Mississippi Mud Pie
User Reviews
4.6
Mississippi Mud Pie
Description
This Mississippi Mud Pie begins with a baked crust made from flour, chopped pecans, and melted butter, pressed firmly into a baking dish. Once baked and cooled, it is topped with a cream cheese layer blended with powdered sugar, white chocolate pudding mix, and part of the whipped topping to create a smooth, sweet foundation. Above this lies a thick layer of chocolate instant pudding mixed with milk, offering a glossy, chocolate richness that contrasts with the tangy cream cheese beneath.
The final layer of the pie is a heavy spread of whipped topping, which adds a light, airy texture to the dense layers below. The pie is garnished with additional chopped pecans and chocolate shavings for extra flavor and crunch. This structured layering provides a balance of textures and flavors ranging from nutty and buttery crust to sweet, creamy, and chocolatey layers.
The use of instant pudding mixes sets the texture firm enough for slicing while keeping the dessert smooth and creamy. The white chocolate pudding enhances creaminess and provides a subtle sweetness that complements the chocolate pudding.
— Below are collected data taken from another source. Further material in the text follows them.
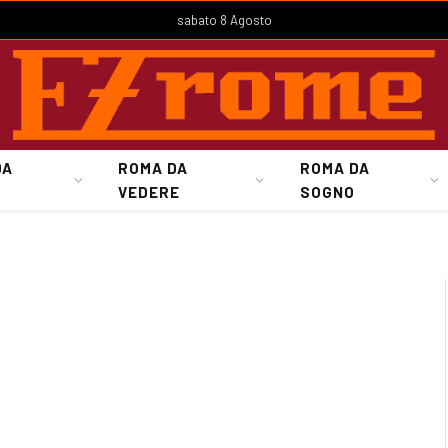
sabato 8 Agosto
DA
ROMA DA
ROMA DA
VEDERE
SOGNO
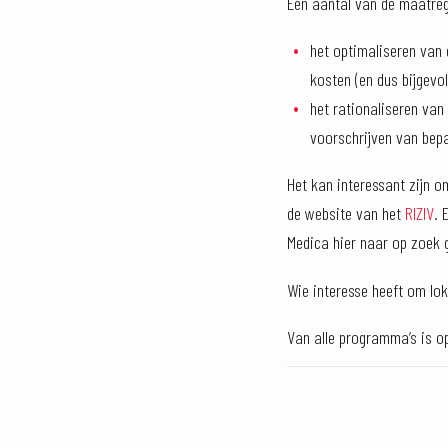
Een aantal van de maatrege
het optimaliseren van 
kosten (en dus bijgevol
het rationaliseren van
voorschrijven van bep
Het kan interessant zijn 
de website van het
RIZIV
. 
Medica hier naar op zoek
Wie interesse heeft om lok
Van alle programma’s is op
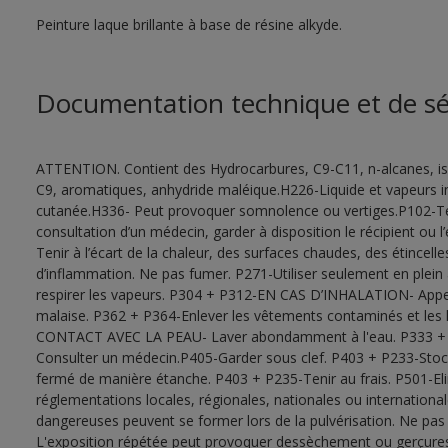
Peinture laque brillante à base de résine alkyde.
Documentation technique et de sé
ATTENTION. Contient des Hydrocarbures, C9-C11, n-alcanes, is
C9, aromatiques, anhydride maléique.H226-Liquide et vapeurs 
cutanée.H336- Peut provoquer somnolence ou vertiges.P102-Ten
consultation d’un médecin, garder à disposition le récipient ou 
Tenir à l’écart de la chaleur, des surfaces chaudes, des étincel
d’inflammation. Ne pas fumer. P271-Utiliser seulement en plein a
respirer les vapeurs. P304 + P312-EN CAS D’INHALATION- Ap
malaise. P362 + P364-Enlever les vêtements contaminés et les 
CONTACT AVEC LA PEAU- Laver abondamment à l'eau. P333 + P31
Consulter un médecin.P405-Garder sous clef. P403 + P233-Stocker
fermé de manière étanche. P403 + P235-Tenir au frais. P501-El
réglementations locales, régionales, nationales ou internationa
dangereuses peuvent se former lors de la pulvérisation. Ne pas r
L'exposition répétée peut provoquer dessèchement ou gerçures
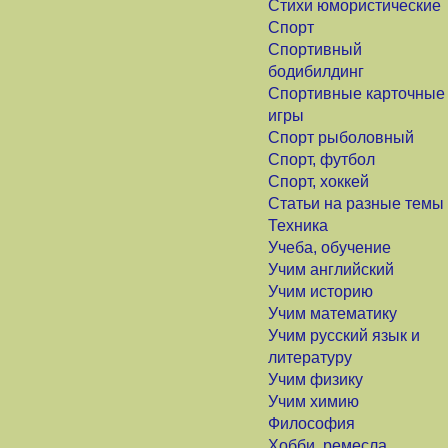
Стихи юмористические
Спорт
Спортивный
бодибилдинг
Спортивные карточные
игры
Спорт рыболовный
Спорт, футбол
Спорт, хоккей
Статьи на разные темы
Техника
Учеба, обучение
Учим английский
Учим историю
Учим математику
Учим русский язык и
литературу
Учим физику
Учим химию
Философия
Хобби, ремесла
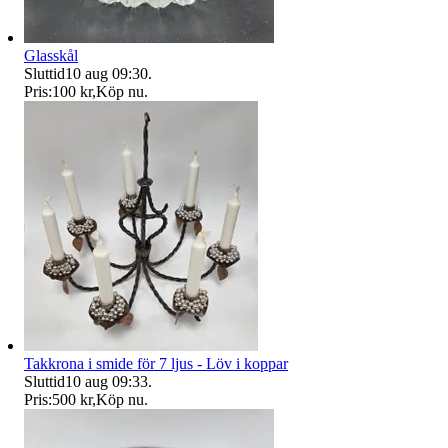
Glasskål
Sluttid
10 aug 09:30
.
Pris:
100 kr
,
Köp nu
.
Takkrona i smide för 7 ljus - Löv i koppar
Sluttid
10 aug 09:33
.
Pris:
500 kr
,
Köp nu
.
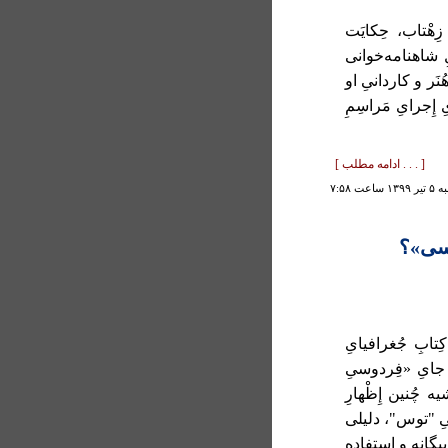
زِهْتاب، حِکایَت
الِ شاهنامه‌خوانی
ُنَر و کاردانیِ او
ِ إِجرایِ مَراسِمِ
[ . . . ادامه مطلب ]
ساعت ۷:۵۸
وسی»؟
کِتابِ جُغرافیایِ
جایِ «فِردوسیِ
چُنین إِظْهارِ
یخیِ "توس"، دلیلی
بیگانه و استفاده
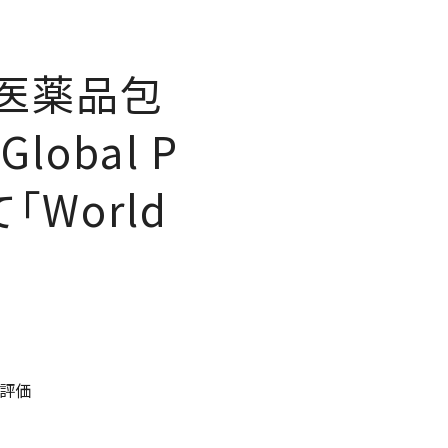
医薬品包
 Global P
て「
World
に評価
This pie is typically served chilled.
Ingredients
Crust
- 1 cup all-purpose flour
- ¾ cup pecans chopped
- ½ cup butter melted, unsalted
Cream Cheese Layer
- 8 ounces cream cheese softened
- 3.5 ounces instant white chocolate pudding mix (1 box)
- ¾ cup powdered sugar
- 8 ounces Cool Whip divded
Chocolate Layer
- 7 ounces instant chocolate pudding mix (2 boxes)
- 3 cups milk
Topping
- 16 ounces Cool Whip
- 2 milk chocolate candy bars (I used Hershey's)
Instructions
Crust
- Preheat oven to 350 degrees F.
- Add flour, pecan, and melted butter with a medium mixing bowl and stir until combined and moistened. Pour the crust into a 9-inch x 13-inch baking dish and press firmly in an even layer to create the crust.
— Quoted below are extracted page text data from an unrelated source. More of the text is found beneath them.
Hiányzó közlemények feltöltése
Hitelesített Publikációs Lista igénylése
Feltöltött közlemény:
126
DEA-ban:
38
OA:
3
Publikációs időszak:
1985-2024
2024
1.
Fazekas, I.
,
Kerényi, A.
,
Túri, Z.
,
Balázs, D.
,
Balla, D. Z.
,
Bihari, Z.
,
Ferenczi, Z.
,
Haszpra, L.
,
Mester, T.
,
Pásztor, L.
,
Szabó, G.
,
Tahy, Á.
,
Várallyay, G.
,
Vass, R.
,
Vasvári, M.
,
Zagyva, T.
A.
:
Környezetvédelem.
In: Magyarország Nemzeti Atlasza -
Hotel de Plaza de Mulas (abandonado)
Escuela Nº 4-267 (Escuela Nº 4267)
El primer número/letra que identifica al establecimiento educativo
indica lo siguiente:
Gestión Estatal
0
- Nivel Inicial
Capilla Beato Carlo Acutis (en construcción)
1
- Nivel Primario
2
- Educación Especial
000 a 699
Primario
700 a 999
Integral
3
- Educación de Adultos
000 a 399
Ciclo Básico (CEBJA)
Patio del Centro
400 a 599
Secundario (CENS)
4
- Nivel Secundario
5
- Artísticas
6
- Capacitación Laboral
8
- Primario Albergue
- Bake for 15 minutes. Remove from oven and cool completely before adding pie filling.
Pie
- While crust is cooling, mix cream cheese, powdered sugar, white chocolate pudding, and 8 ounces of Cool Whip in a large mixing bowl until smooth.
- Once the crust is completely cooled, spread the cream cheese layer evenly over the crust.
- Add the chocolate instant pudding mix and milk to a medium mixing bowl. Stir together with a whisk for 2 minutes. Pudding with be smooth and thickened. Spread the chocolate pudding over the cream cheese layer so it's covered completely.
- Top your mud pie with 16 ounces of Cool Whip. Spread it out all over the pie so it reached the corners of the pan. Sprinkle extra chopped pecan and chocolate shavings (from your chocolate bars) over the whipped topping. Cover and refirgerate until ready to serve.
Notes
- The white chocolate pudding mix adds a creamy smoothness to the pie's flavor profile.
Nutrition Information
Show DetailsNutrition Facts
Serving: 8slices
Amount Per Serving
Calories 739 kcal
% Daily Value*
| Calories | 739kcal | 37% |
| Carbohydrates | 90g | 30% |
| Protein | 11g | 22% |
| Fat | 39g | 60% |
| Saturated Fat | 20g | 100% |
| Cholesterol | 84mg | 28% |
| Sodium | 715mg | 30% |
| Potassium | 396mg | 8% |
| Fiber | 3g | 12% |
| Sugar | 61g | 122% |
| Vitamin A | 1032IU | 21% |
| Calcium | 241mg | 24% |
| Iron | 2mg | 11% |
* Percent Daily Values are based on a 2,000 calorie diet.